According to the Minister for Healthcare, the German prices are very high. Therefore, he proposed using Norwegian prices instead. He explained that his proposal will result in a substantive cost reduction and guarantees that Dutch patients will keep their access to medicines. Several Members of Parliament appeared to agree, stating inter alia that the Minister found the right balance between affordability and availability. Other Members of Parliament welcomed the proposal by the Minister, but argued that he should do even more, for example by applying the Norwegian calculation method. The Minister holds the opinion that this could prevent medicine producers from selling their products in the Netherlands.

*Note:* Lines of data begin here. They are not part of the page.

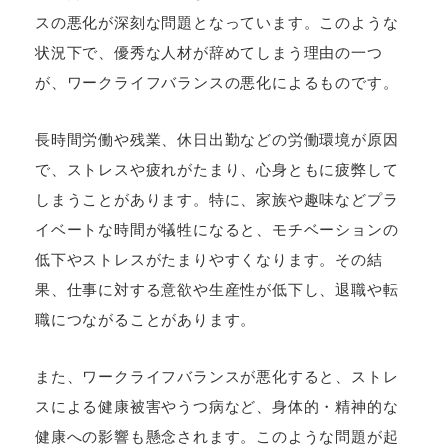
スの悪化が深刻な問題となっています。このような
状況下で、優秀な人材が辞めてしまう理由の一つ
が、ワークライフバランスの悪化によるものです。
長時間労働や残業、休日出勤などの労働環境が原因
で、ストレスや疲れがたまり、心身ともに疲弊して
しまうことがあります。特に、家族や趣味などプラ
イベートな時間が犠牲になると、モチベーションの
低下やストレスがたまりやすくなります。その結
果、仕事に対する意欲や生産性が低下し、退職や転
職につながることがあります。
また、ワークライフバランスが悪化すると、ストレ
スによる健康被害やうつ病など、身体的・精神的な
健康への影響も懸念されます。このような問題が起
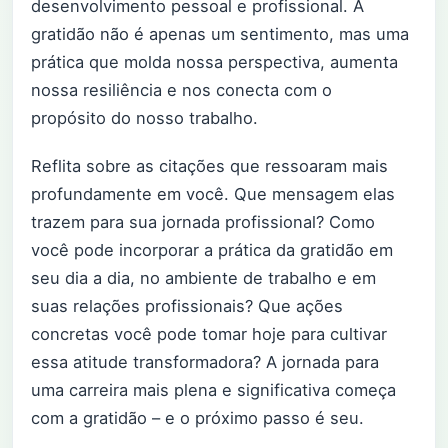
desenvolvimento pessoal e profissional. A
gratidão não é apenas um sentimento, mas uma
prática que molda nossa perspectiva, aumenta
nossa resiliência e nos conecta com o
propósito do nosso trabalho.
Reflita sobre as citações que ressoaram mais
profundamente em você. Que mensagem elas
trazem para sua jornada profissional? Como
você pode incorporar a prática da gratidão em
seu dia a dia, no ambiente de trabalho e em
suas relações profissionais? Que ações
concretas você pode tomar hoje para cultivar
essa atitude transformadora? A jornada para
uma carreira mais plena e significativa começa
com a gratidão – e o próximo passo é seu.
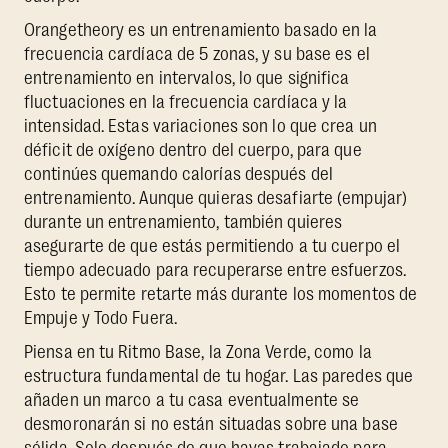
Orangetheory es un entrenamiento basado en la
frecuencia cardíaca de 5 zonas, y su base es el
entrenamiento en intervalos, lo que significa
fluctuaciones en la frecuencia cardíaca y la
intensidad. Estas variaciones son lo que crea un
déficit de oxígeno dentro del cuerpo, para que
continúes quemando calorías después del
entrenamiento. Aunque quieras desafiarte (empujar)
durante un entrenamiento, también quieres
asegurarte de que estás permitiendo a tu cuerpo el
tiempo adecuado para recuperarse entre esfuerzos.
Esto te permite retarte más durante los momentos de
Empuje y Todo Fuera.
Piensa en tu Ritmo Base, la Zona Verde, como la
estructura fundamental de tu hogar. Las paredes que
añaden un marco a tu casa eventualmente se
desmoronarán si no están situadas sobre una base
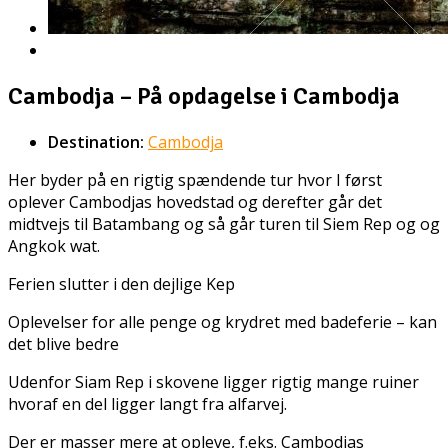
Cambodja – På opdagelse i Cambodja
Destination:
Cambodja
Her byder på en rigtig spændende tur hvor I først
oplever Cambodjas hovedstad og derefter går det
midtvejs til Batambang og så går turen til Siem Rep og og
Angkok wat.
Ferien slutter i den dejlige Kep
Oplevelser for alle penge og krydret med badeferie – kan
det blive bedre
Udenfor Siam Rep i skovene ligger rigtig mange ruiner
hvoraf en del ligger langt fra alfarvej.
Der er masser mere at opleve, f.eks. Cambodjas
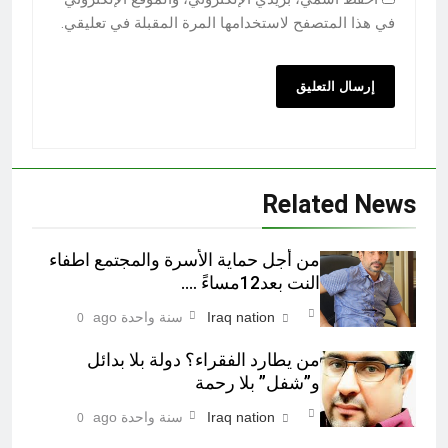
في هذا المتصفح لاستخدامها المرة المقبلة في تعليقي.
Related News
من أجل حماية الأسرة والمجتمع اطفاء
النت بعد12مساءً ….
Iraq nation
سنة واحدة ago
0
من يطارد الفقراء؟ دولة بلا بدائل
و”شفل” بلا رحمة
Iraq nation
سنة واحدة ago
0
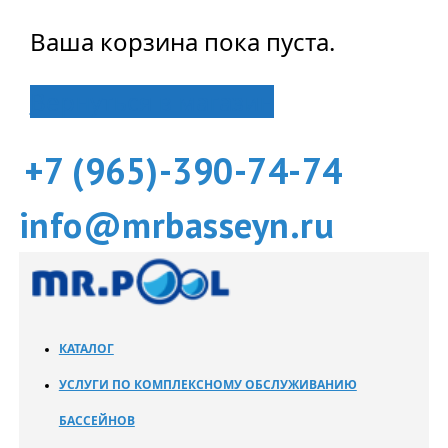
Ваша корзина пока пуста.
Вернуться в магазин
+7 (965)-390-74-74
info@mrbasseyn.ru
КАТАЛОГ
УСЛУГИ ПО КОМПЛЕКСНОМУ ОБСЛУЖИВАНИЮ
БАССЕЙНОВ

The Dutch Hospital Association supports the amendment, but has also expressed its concerns about the effect on purchase discounts and the availability of and access to new medicines. The Innovative Medicines Association holds the opinion that the amendment goes too far, arguing that it focuses too much on savings and too little on availability, which could affect access to medicines for Dutch patients.
The amendment is still subject to the vote of the Dutch Senate. If the Senate votes in favour, the amended Act is expected to be in force from 1 April 2020.